[What to produce]:
All records should be reproduced verbatim.

[Dataset]:

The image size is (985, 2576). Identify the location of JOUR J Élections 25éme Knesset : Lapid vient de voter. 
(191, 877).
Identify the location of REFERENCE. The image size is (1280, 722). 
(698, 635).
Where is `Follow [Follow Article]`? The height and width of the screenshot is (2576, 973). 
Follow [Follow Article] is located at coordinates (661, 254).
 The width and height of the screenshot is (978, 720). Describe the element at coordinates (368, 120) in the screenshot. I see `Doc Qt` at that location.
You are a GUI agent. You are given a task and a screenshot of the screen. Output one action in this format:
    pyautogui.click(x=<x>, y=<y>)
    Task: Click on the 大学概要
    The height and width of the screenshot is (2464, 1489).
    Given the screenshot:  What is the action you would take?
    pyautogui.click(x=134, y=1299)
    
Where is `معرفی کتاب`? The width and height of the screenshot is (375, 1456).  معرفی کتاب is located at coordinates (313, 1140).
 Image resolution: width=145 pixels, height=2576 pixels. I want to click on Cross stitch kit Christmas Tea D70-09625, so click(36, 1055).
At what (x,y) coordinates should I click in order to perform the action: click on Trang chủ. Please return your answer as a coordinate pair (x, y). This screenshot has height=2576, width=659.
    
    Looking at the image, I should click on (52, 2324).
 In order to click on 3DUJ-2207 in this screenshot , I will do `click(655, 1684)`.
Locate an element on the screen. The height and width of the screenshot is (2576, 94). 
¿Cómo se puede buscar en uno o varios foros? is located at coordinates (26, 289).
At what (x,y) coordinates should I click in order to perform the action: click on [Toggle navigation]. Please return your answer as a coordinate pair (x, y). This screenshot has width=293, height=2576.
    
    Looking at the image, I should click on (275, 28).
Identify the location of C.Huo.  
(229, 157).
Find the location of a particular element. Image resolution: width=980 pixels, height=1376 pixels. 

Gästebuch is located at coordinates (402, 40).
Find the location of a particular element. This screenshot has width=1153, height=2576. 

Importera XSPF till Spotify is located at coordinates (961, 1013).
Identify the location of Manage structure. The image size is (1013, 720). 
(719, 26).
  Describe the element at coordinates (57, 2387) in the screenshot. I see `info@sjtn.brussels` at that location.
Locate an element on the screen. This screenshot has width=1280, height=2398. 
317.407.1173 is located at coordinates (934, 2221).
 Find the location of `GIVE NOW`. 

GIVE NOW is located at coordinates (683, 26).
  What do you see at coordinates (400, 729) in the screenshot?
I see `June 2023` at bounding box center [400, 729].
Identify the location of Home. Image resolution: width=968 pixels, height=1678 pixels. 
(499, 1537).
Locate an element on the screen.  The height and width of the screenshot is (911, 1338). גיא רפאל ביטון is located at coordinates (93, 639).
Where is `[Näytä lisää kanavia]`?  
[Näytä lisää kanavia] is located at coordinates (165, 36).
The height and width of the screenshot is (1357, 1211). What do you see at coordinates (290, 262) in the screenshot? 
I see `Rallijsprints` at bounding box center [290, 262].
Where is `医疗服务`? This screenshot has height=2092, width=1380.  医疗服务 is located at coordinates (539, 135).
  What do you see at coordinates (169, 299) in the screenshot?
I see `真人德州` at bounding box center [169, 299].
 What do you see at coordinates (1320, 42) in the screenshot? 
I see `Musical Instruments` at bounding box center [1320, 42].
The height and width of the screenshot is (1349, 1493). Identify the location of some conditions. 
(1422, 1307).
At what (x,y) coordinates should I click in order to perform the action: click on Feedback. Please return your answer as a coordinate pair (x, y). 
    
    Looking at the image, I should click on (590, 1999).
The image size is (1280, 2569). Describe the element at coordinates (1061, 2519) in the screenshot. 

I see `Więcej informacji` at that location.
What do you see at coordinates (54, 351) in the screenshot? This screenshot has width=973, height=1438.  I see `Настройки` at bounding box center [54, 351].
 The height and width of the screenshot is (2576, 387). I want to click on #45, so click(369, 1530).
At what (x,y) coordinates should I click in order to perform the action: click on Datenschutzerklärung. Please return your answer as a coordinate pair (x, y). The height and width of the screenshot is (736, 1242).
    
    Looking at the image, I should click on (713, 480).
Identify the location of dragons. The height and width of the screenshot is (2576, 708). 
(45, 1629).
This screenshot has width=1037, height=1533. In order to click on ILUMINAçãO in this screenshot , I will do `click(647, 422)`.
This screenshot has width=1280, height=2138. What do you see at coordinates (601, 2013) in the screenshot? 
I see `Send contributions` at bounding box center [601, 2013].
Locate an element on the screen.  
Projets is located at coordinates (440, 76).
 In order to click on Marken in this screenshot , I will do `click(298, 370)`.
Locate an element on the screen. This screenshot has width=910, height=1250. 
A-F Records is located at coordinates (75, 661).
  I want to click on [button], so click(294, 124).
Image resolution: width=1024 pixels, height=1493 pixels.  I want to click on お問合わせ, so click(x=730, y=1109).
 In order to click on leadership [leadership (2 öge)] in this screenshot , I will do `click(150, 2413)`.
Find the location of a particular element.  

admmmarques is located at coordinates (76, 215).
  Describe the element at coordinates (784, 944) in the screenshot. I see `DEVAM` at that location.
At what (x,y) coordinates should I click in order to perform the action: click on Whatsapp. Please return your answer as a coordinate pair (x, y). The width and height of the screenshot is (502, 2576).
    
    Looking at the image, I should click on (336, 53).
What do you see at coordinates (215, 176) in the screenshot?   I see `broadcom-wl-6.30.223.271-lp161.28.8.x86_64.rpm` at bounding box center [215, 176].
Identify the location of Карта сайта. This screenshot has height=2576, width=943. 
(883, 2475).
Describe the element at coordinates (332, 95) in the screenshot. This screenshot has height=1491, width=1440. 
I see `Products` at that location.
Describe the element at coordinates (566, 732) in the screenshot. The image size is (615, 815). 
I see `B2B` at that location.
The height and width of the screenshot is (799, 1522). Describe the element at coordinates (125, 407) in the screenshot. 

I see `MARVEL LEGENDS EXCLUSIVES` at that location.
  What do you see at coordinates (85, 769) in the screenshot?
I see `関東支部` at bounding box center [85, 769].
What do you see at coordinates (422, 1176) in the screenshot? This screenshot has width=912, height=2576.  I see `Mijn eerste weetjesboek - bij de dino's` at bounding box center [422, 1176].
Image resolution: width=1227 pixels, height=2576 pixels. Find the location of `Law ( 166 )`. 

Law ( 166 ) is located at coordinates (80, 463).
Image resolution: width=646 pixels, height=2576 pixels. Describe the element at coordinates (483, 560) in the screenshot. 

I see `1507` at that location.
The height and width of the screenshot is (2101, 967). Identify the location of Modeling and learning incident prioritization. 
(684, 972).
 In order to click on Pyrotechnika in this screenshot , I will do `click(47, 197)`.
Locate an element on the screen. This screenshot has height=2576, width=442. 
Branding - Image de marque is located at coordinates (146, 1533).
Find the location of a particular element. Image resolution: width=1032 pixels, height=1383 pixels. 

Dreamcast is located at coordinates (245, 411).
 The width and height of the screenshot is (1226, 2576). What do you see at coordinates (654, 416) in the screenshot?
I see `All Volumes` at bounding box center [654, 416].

[Exercise answer]:
The image size is (985, 2576). Identify the location of JOUR J Élections 25éme Knesset : Lapid vient de voter. 
(191, 877).
Identify the location of REFERENCE. The image size is (1280, 722). 
(698, 635).
Where is `Follow [Follow Article]`? The height and width of the screenshot is (2576, 973). 
Follow [Follow Article] is located at coordinates (661, 254).
 The width and height of the screenshot is (978, 720). Describe the element at coordinates (368, 120) in the screenshot. I see `Doc Qt` at that location.
You are a GUI agent. You are given a task and a screenshot of the screen. Output one action in this format:
    pyautogui.click(x=<x>, y=<y>)
    Task: Click on the 大学概要
    The height and width of the screenshot is (2464, 1489).
    Given the screenshot:  What is the action you would take?
    pyautogui.click(x=134, y=1299)
    
Where is `معرفی کتاب`? The width and height of the screenshot is (375, 1456).  معرفی کتاب is located at coordinates (313, 1140).
 Image resolution: width=145 pixels, height=2576 pixels. I want to click on Cross stitch kit Christmas Tea D70-09625, so click(36, 1055).
At what (x,y) coordinates should I click in order to perform the action: click on Trang chủ. Please return your answer as a coordinate pair (x, y). This screenshot has height=2576, width=659.
    
    Looking at the image, I should click on (52, 2324).
 In order to click on 3DUJ-2207 in this screenshot , I will do `click(655, 1684)`.
Locate an element on the screen. The height and width of the screenshot is (2576, 94). 
¿Cómo se puede buscar en uno o varios foros? is located at coordinates (26, 289).
At what (x,y) coordinates should I click in order to perform the action: click on [Toggle navigation]. Please return your answer as a coordinate pair (x, y). This screenshot has width=293, height=2576.
    
    Looking at the image, I should click on (275, 28).
Identify the location of C.Huo.  
(229, 157).
Find the location of a particular element. Image resolution: width=980 pixels, height=1376 pixels. 

Gästebuch is located at coordinates (402, 40).
Find the location of a particular element. This screenshot has width=1153, height=2576. 

Importera XSPF till Spotify is located at coordinates (961, 1013).
Identify the location of Manage structure. The image size is (1013, 720). 
(719, 26).
  Describe the element at coordinates (57, 2387) in the screenshot. I see `info@sjtn.brussels` at that location.
Locate an element on the screen. This screenshot has width=1280, height=2398. 
317.407.1173 is located at coordinates (934, 2221).
 Find the location of `GIVE NOW`. 

GIVE NOW is located at coordinates (683, 26).
  What do you see at coordinates (400, 729) in the screenshot?
I see `June 2023` at bounding box center [400, 729].
Identify the location of Home. Image resolution: width=968 pixels, height=1678 pixels. 
(499, 1537).
Locate an element on the screen.  The height and width of the screenshot is (911, 1338). גיא רפאל ביטון is located at coordinates (93, 639).
Where is `[Näytä lisää kanavia]`?  
[Näytä lisää kanavia] is located at coordinates (165, 36).
The height and width of the screenshot is (1357, 1211). What do you see at coordinates (290, 262) in the screenshot? 
I see `Rallijsprints` at bounding box center [290, 262].
Where is `医疗服务`? This screenshot has height=2092, width=1380.  医疗服务 is located at coordinates (539, 135).
  What do you see at coordinates (169, 299) in the screenshot?
I see `真人德州` at bounding box center [169, 299].
 What do you see at coordinates (1320, 42) in the screenshot? 
I see `Musical Instruments` at bounding box center [1320, 42].
The height and width of the screenshot is (1349, 1493). Identify the location of some conditions. 
(1422, 1307).
At what (x,y) coordinates should I click in order to perform the action: click on Feedback. Please return your answer as a coordinate pair (x, y). 
    
    Looking at the image, I should click on (590, 1999).
The image size is (1280, 2569). Describe the element at coordinates (1061, 2519) in the screenshot. 

I see `Więcej informacji` at that location.
What do you see at coordinates (54, 351) in the screenshot? This screenshot has width=973, height=1438.  I see `Настройки` at bounding box center [54, 351].
 The height and width of the screenshot is (2576, 387). I want to click on #45, so click(369, 1530).
At what (x,y) coordinates should I click in order to perform the action: click on Datenschutzerklärung. Please return your answer as a coordinate pair (x, y). The height and width of the screenshot is (736, 1242).
    
    Looking at the image, I should click on (713, 480).
Identify the location of dragons. The height and width of the screenshot is (2576, 708). 
(45, 1629).
This screenshot has width=1037, height=1533. In order to click on ILUMINAçãO in this screenshot , I will do `click(647, 422)`.
This screenshot has width=1280, height=2138. What do you see at coordinates (601, 2013) in the screenshot? 
I see `Send contributions` at bounding box center [601, 2013].
Locate an element on the screen.  
Projets is located at coordinates (440, 76).
 In order to click on Marken in this screenshot , I will do `click(298, 370)`.
Locate an element on the screen. This screenshot has width=910, height=1250. 
A-F Records is located at coordinates (75, 661).
  I want to click on [button], so click(294, 124).
Image resolution: width=1024 pixels, height=1493 pixels.  I want to click on お問合わせ, so click(x=730, y=1109).
 In order to click on leadership [leadership (2 öge)] in this screenshot , I will do `click(150, 2413)`.
Find the location of a particular element.  

admmmarques is located at coordinates (76, 215).
  Describe the element at coordinates (784, 944) in the screenshot. I see `DEVAM` at that location.
At what (x,y) coordinates should I click in order to perform the action: click on Whatsapp. Please return your answer as a coordinate pair (x, y). The width and height of the screenshot is (502, 2576).
    
    Looking at the image, I should click on (336, 53).
What do you see at coordinates (215, 176) in the screenshot?   I see `broadcom-wl-6.30.223.271-lp161.28.8.x86_64.rpm` at bounding box center [215, 176].
Identify the location of Карта сайта. This screenshot has height=2576, width=943. 
(883, 2475).
Describe the element at coordinates (332, 95) in the screenshot. This screenshot has height=1491, width=1440. 
I see `Products` at that location.
Describe the element at coordinates (566, 732) in the screenshot. The image size is (615, 815). 
I see `B2B` at that location.
The height and width of the screenshot is (799, 1522). Describe the element at coordinates (125, 407) in the screenshot. 

I see `MARVEL LEGENDS EXCLUSIVES` at that location.
  What do you see at coordinates (85, 769) in the screenshot?
I see `関東支部` at bounding box center [85, 769].
What do you see at coordinates (422, 1176) in the screenshot? This screenshot has width=912, height=2576.  I see `Mijn eerste weetjesboek - bij de dino's` at bounding box center [422, 1176].
Image resolution: width=1227 pixels, height=2576 pixels. Find the location of `Law ( 166 )`. 

Law ( 166 ) is located at coordinates (80, 463).
Image resolution: width=646 pixels, height=2576 pixels. Describe the element at coordinates (483, 560) in the screenshot. 

I see `1507` at that location.
The height and width of the screenshot is (2101, 967). Identify the location of Modeling and learning incident prioritization. 
(684, 972).
 In order to click on Pyrotechnika in this screenshot , I will do `click(47, 197)`.
Locate an element on the screen. This screenshot has height=2576, width=442. 
Branding - Image de marque is located at coordinates (146, 1533).
Find the location of a particular element. Image resolution: width=1032 pixels, height=1383 pixels. 

Dreamcast is located at coordinates (245, 411).
 The width and height of the screenshot is (1226, 2576). What do you see at coordinates (654, 416) in the screenshot?
I see `All Volumes` at bounding box center [654, 416].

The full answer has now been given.